Vitrage HA and History Vision¶
In order to support some of the main future use cases of Vitrage, including full HA support, alarm history and RCA history, we will need to make some architectural changes.
This document contains the required use cases and a high level design for supporting them.
Full HA Support for Vitrage¶
Vitrage should have full HA support. There are different aspects that should be considered:
Vitrage should be able to recover and return to a consistent state after one of its instances failed.
Notifications from external datasources (like Nova, Neutron, Zabbix, etc.) should not be lost, even if Vitrage is down.
Notifications from Vitrage to external components (like Nova, SNMP) should be sent once Vitrage is recovered.
The Sub-graph matching algorithm should recover in case Vitrage was down in the middle of the calculation.
In order to support VNF use cases (like OPNFV Doctor), a notification from Vitrage should be sent within one second.
Note: This use case covers only the RCA information. See also the next use case of ‘Alarm History’.
At the moment, Vitrage shows Root Cause Analysis only for alarms that are currently triggered. We would like Vitrage to include also information for alarms that were already disabled.
An example: If the host is down, then the instance is down, as well as an application running on it. Later on, the problem of the host might be fixed, but the application might not recover automatically. The cloud operator should be aware of the fact that the alarm on the application resulted from the alarm on the host (even though this alarm no longer exists).
Vitrage should keep alarm history for a specified period of time. This history can be used for analytics or machine learning purposes, as well as to show the user statistics about the alarms in the cloud.

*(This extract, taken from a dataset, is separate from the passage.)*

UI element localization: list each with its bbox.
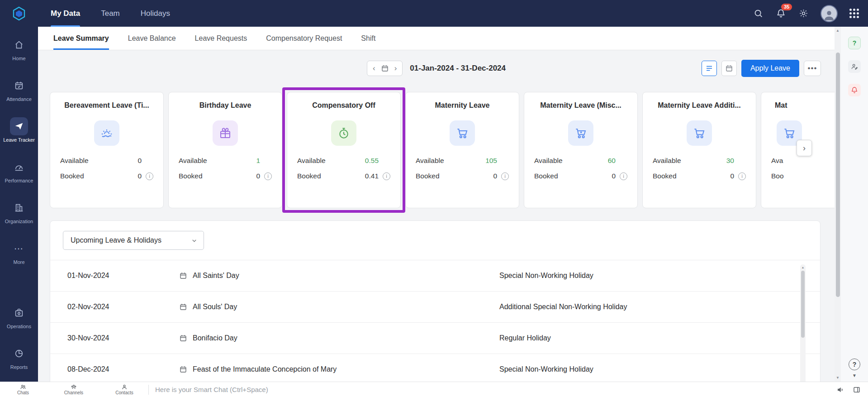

Note: This use case is of a lower priority, and is not answered by the current design. It can be implemented in the future by storing new tables with alarms information in a relational database.
Vitrage Graph Performance¶
Vitrage should perform well under load. In order to support it, we might want to introduce a persistent graph database as an alternative to the current in-memory implementation with NetworkX.
There are several aspects to this decision:
An in-memory implementation is usually faster than working against a persistent database
A persistent database, on the other hand, allows multi processing
For now we believe that an in-memory graph database will be faster, so this use case does not require introducing a persistent graph database.
Huge Entity Graph¶
The in-memory NetworkX graph can work well with XXX number of vertices. In order to support a bigger entity graph, we will have to switch to a persistent graph database.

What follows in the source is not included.